On that front, Kelis didn’t disappoint. Accompanied by a live band, she immediately got things cooking by serving up the horn-laden album intro “Breakfast,” “Cobbler” (a ’60s soul romp that had her belting out operatic notes) and the funky love song “Friday Fish Fry.”

Food metaphors describing the singer’s latest have spiraled out of control, but “Food” is indeed meaty, hearty and all that good stuff. Kelis told the crowd that she hates when journalists ask why the new album, which leans toward traditional soul, is “soooo different” from her last, 2010’s electronic dance disc “Flesh Tone.” She maintains it’s not. “Take away the ‘dum dum dum dum’ and it’s just a song!” she said. True, but strip away the thumping bass and layers of effects, and fans are reminded that she’s more than a dance diva — or an eclectic pop singer, or an R&B/hip-hop goddess, or any of the other styles she has had success with. She’s simply a dynamite vocalist whose husky tone is suited to sounds both futuristic and vintage.

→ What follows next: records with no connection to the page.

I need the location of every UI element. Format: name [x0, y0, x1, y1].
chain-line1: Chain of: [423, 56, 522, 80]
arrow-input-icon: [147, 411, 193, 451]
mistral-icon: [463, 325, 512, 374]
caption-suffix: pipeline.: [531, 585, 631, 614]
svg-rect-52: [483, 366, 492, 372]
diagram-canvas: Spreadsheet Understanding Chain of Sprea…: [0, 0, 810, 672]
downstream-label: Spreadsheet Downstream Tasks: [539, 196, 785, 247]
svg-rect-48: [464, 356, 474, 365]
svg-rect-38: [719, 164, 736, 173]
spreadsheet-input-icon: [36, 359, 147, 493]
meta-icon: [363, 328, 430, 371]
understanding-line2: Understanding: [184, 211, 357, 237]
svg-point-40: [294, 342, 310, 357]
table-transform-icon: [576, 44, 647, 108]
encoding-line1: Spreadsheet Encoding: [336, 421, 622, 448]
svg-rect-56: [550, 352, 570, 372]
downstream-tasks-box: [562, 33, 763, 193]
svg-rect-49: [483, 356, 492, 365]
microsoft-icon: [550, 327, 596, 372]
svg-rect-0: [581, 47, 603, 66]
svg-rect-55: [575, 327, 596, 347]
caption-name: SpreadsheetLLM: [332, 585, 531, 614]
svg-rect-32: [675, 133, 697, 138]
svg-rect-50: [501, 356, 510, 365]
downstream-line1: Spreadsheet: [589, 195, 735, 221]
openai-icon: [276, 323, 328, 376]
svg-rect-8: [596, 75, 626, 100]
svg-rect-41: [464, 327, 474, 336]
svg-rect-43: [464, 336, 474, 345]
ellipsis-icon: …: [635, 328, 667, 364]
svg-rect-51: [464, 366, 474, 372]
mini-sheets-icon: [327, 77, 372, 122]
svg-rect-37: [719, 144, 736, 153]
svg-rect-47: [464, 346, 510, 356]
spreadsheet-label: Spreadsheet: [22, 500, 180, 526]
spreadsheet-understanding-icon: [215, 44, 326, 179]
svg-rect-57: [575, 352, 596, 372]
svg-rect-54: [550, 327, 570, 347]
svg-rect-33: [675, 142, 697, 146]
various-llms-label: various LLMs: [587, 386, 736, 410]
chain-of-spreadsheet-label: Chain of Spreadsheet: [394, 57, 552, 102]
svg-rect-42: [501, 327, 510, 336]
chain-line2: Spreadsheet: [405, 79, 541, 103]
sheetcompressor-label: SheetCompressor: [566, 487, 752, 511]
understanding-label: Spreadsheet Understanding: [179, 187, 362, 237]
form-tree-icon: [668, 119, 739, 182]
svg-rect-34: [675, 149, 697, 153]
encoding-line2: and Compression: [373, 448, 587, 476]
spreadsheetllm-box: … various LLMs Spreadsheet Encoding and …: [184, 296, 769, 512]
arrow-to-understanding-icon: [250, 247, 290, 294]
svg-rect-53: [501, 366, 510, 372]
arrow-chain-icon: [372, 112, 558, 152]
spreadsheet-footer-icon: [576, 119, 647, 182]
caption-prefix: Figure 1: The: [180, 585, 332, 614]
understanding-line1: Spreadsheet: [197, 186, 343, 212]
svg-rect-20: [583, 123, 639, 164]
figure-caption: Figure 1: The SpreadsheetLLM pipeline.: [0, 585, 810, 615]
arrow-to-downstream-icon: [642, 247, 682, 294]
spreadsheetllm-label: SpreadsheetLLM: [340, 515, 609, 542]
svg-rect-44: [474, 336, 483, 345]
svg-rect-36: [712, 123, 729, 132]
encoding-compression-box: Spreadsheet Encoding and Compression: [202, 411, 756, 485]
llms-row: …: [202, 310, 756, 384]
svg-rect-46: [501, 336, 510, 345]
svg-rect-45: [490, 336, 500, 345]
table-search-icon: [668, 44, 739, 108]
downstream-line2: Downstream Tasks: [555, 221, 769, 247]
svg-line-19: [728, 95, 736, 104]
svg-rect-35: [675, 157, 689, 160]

Kelis powered through “Runnin,’ ” unapologetically reading the lyrics from a notebook (“I used to feel bad about it,” she said of not always remembering the lyrics of words of her songs). She called the flip “Rumble” one of her favorites from the new album; she has written so many songs about heartbreak, but few about what comes after the healing and progressing into the “I’m over it, I just want all my stuff back” stage. “No one ever writes about that!” she said.

There was, of course, some old stuff, too, including a truncated version of “Get Along With You” and a ska take on “Milkshake,” her biggest hit to date. But the depth of her catalogue was apparent as much from what was left out of the set. There was no “Caught Out There,” no “Blindfold Me,” (a duet with her ex-husband, rapper Nas), and most shocking of all, no “Bossy,” even after the crowd began chanting for it. Sure, the braggy 2006 track may not fit in with her current repertoire, but there must be a way to make the fan favorite work. A remixed version called “Saucy,” perhaps?

Godfrey is a freelancer writer.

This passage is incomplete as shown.